Your copy should match the listing below exactly, except that it holds no images.
___ PROVIDED ENTRIES
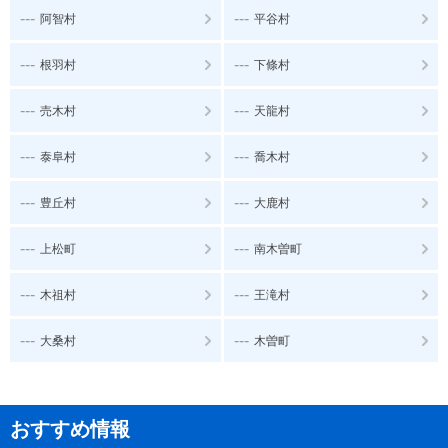
---
---
阿智村
平谷村
---
---
根羽村
下條村
---
---
売木村
天龍村
---
---
泰阜村
喬木村
---
---
豊丘村
大鹿村
---
---
上松町
南木曽町
---
---
木祖村
王滝村
---
---
大桑村
木曽町
おすすめ情報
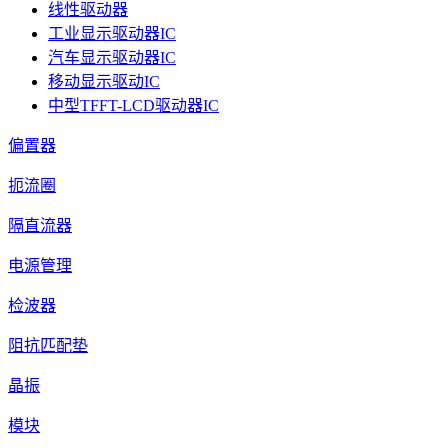
线性驱动器
工业显示驱动器IC
汽车显示驱动器IC
移动显示驱动IC
中型TFFT-LCD驱动器IC
偏置器
扼流圈
隔直流器
电源管理
检波器
阻抗匹配垫
晶振
模块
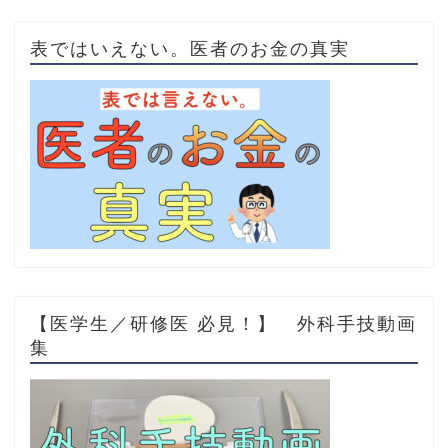
表ではいえない。医者のお金の真実
【医学生／研修医 必見！】 外科手技動画
集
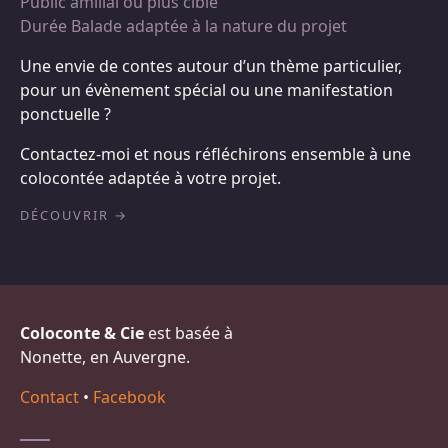
Public amilial ou plus ciblé
Durée Balade adaptée à la nature du projet
Une envie de contes autour d’un thème particulier,
pour un évènement spécial ou une manifestation
ponctuelle ?
Contactez-moi et nous réfléchirons ensemble à une
colocontée adaptée à votre projet.
DÉCOUVRIR
Coloconte & Cie
est basée à
Nonette, en Auvergne.
Contact
•
Facebook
______
_RESPONSE TO THIS TASK_.
---
---
阿智村
平谷村
---
---
根羽村
下條村
---
---
売木村
天龍村
---
---
泰阜村
喬木村
---
---
豊丘村
大鹿村
---
---
上松町
南木曽町
---
---
木祖村
王滝村
---
---
大桑村
木曽町
おすすめ情報
线性驱动器
工业显示驱动器IC
汽车显示驱动器IC
移动显示驱动IC
中型TFFT-LCD驱动器IC
偏置器
扼流圈
隔直流器
电源管理
检波器
阻抗匹配垫
晶振
模块
表ではいえない。医者のお金の真実
【医学生／研修医 必見！】 外科手技動画
集
Public amilial ou plus ciblé
Durée Balade adaptée à la nature du projet
Une envie de contes autour d’un thème particulier,
pour un évènement spécial ou une manifestation
ponctuelle ?
Contactez-moi et nous réfléchirons ensemble à une
colocontée adaptée à votre projet.
DÉCOUVRIR
Coloconte & Cie
est basée à
Nonette, en Auvergne.
Contact
•
Facebook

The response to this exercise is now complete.